June 16, 2026
10 Microsoft Copilot Prompts Every Security Analyst Should Steal
Copilot isn’t overhyped, your prompt is just lazy. Ten copy and paste security prompts that turn it into a real time saver on shift.
Jbird
7 min read
Most people use Microsoft Copilot for security like it's a search engine that talks back. They ask it vague questions, get vague answers, decide the tool is overhyped, and go back to doing everything by hand.
The tool isn't the problem. The prompt is. Copilot is only as good as the instructions you give it, and a lazy prompt gets you a lazy answer. A precise, structured prompt that tells it exactly what role to play, what to analyze, and what format to return turns it from a novelty into something that actually saves you time on a shift.
I use Copilot for the parts of the job that eat time without requiring much creativity: summarizing noisy incidents, drafting the first version of a report, translating an idea into a KQL query, explaining an obfuscated script so I can move faster. The trick is always the prompt.
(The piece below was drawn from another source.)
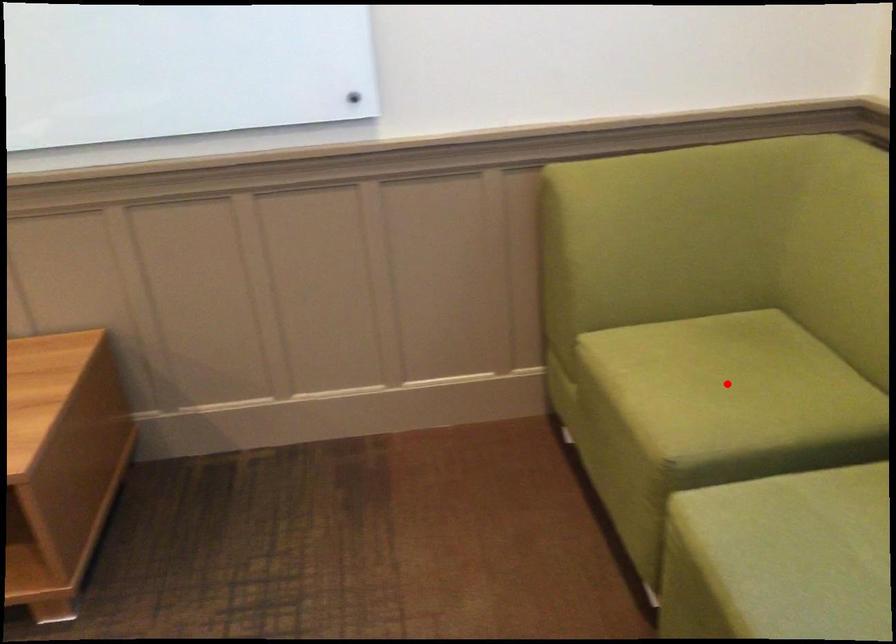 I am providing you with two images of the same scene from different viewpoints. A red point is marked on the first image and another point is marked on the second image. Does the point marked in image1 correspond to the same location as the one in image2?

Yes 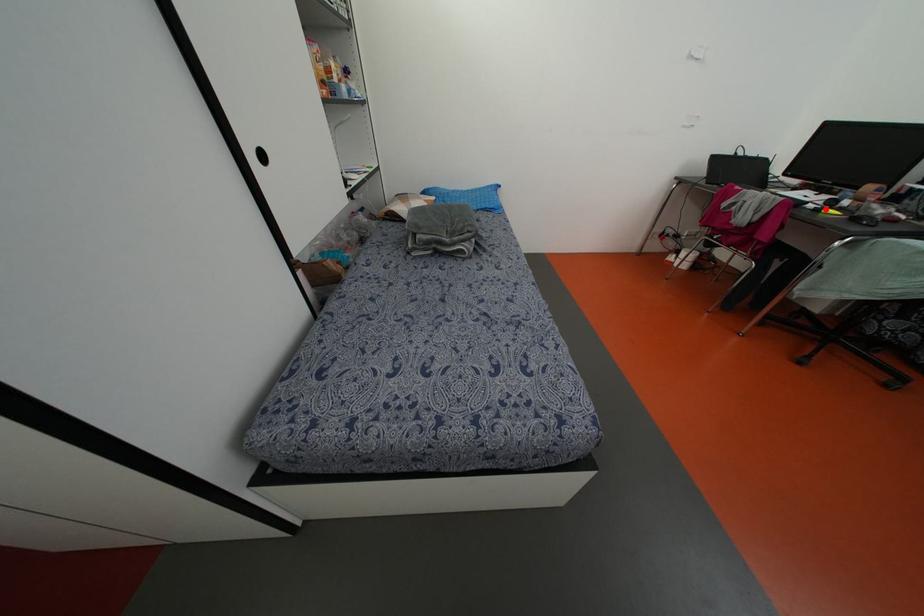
So here are ten prompts worth stealing. Each one comes with what it does, why it's useful, and the actual prompt to copy. They're written so you can paste them in and swap the bracketed parts for your own data. None of them replace your judgment. They just get you to the part where your judgment matters faster.
1. The Incident Summarizer
**What it does:**Takes a messy, multi alert incident and turns it into a clean, ordered summary you can actually reason about, instead of scrolling through forty raw events trying to hold the timeline in your head.
Why its useful: The slowest part of working a complex incident is often just understanding what happened and in what order. Handing the raw data to Copilot with a clear structure request gets you a timeline in seconds, which you then verify instead of building from scratch.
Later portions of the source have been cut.